Is it Really an Egg Roll?
Yesterday, I taught a computer vision workshop. In the section about image classification, I had the attendees train a deep learning model that could correctly classify images of the letters A, B, C, E, and H. To build the model, they started with another previously trained model. This is known as "transfer learning." More specifically, transfer learning is a method where a model developed for a task is reused as the starting point for a model on a second task. It is an optimization that allows rapid progress or improved performance when modeling the second task.
One of the models that could be used as a starting point had been trained on images of Chinese food. One of the attendees asked if their newly trained model for classifying letters could correctly classify images of Chinese food as well, even though they had not included any pictures of Chinese food in their data set, since they were starting with a model that had been trained on images of Chinese food. It makes sense, right? I explained that the pre-trained model of Chinese food they started with was simply the weights and biases that were produced during that initial training and did not include any of the classes - the names of each type of food. By starting with those weights and biases, training the letter classification model could be sped up and optimized.
To test what I had said, the student did the following:
1. Downloaded 5 pictures of egg rolls and labeled them as egg rolls. There were already 100 pictures of each of the letters in the data set.
2. Retrained his model to now include 6 classes: A, B, C, E, H, and egg roll.
3. Performed inference using a picture of an egg roll.
What the student found was that when performing the inference using an image of an egg roll, the image was correctly classified as an egg roll with high confidence.

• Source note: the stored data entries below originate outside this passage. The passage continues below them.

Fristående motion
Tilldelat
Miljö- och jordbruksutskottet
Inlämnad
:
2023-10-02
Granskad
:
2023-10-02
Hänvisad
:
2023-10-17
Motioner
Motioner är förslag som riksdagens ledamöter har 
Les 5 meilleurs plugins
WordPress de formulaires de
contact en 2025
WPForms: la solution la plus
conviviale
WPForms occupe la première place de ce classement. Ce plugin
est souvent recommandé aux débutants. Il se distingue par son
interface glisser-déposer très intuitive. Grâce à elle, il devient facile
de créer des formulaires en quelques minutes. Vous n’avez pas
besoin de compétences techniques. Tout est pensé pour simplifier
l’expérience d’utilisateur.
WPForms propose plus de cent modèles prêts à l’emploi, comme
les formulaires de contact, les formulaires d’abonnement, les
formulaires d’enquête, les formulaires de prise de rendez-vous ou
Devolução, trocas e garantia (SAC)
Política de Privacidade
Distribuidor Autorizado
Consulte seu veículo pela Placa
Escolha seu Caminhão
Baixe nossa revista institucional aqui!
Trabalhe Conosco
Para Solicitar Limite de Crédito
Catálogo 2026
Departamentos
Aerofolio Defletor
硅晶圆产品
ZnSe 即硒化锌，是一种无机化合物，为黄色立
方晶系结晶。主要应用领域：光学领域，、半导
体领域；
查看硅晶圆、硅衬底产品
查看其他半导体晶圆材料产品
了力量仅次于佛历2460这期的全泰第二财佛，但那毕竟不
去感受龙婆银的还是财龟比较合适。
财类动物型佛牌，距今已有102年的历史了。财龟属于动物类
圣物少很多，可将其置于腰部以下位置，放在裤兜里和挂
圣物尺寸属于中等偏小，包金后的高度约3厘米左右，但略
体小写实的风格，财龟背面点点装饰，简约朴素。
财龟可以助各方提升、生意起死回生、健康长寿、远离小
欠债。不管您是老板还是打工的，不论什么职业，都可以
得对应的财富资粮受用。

Since there were so few images of egg rolls in comparison with the letters, didn't that mean some knowledge of the shape of an egg roll was being conveyed from the pre-trained model?
I had the student conduct the following experiment to test his hypothesis. He found a picture of a hot dog, which looks similar to an egg roll, and performed inference on it using his newly trained model. It was classified as an egg roll with high confidence. It made sense that it would be classified as an egg roll since it has a similar shape, but the confidence level of the prediction was very high. It should not have been. Was it possible that the hot dog was classified as an egg roll because it was the only thing in his data set that looked similar to a hot dog? He then tried using an image of a dog, something that did not look similar to an egg roll. To his surprise, it classified the dog as an egg roll with high confidence. Looking at the heat map that showed which part of the image the model used to determine that it was an egg roll, he discovered that it was the dog's tail that was causing the classification. Clearly the dog should not have been classified as an egg roll, rather it should not have been classified as anything. He tried another picture of dog, one without a long tail, it was not classified as anything. Thus, the conclusion was that the hot dog and dog with a long tail were being classified as an egg roll because they looked more like an egg roll than a letter, not because the model was using previous information about the characteristics of egg rolls.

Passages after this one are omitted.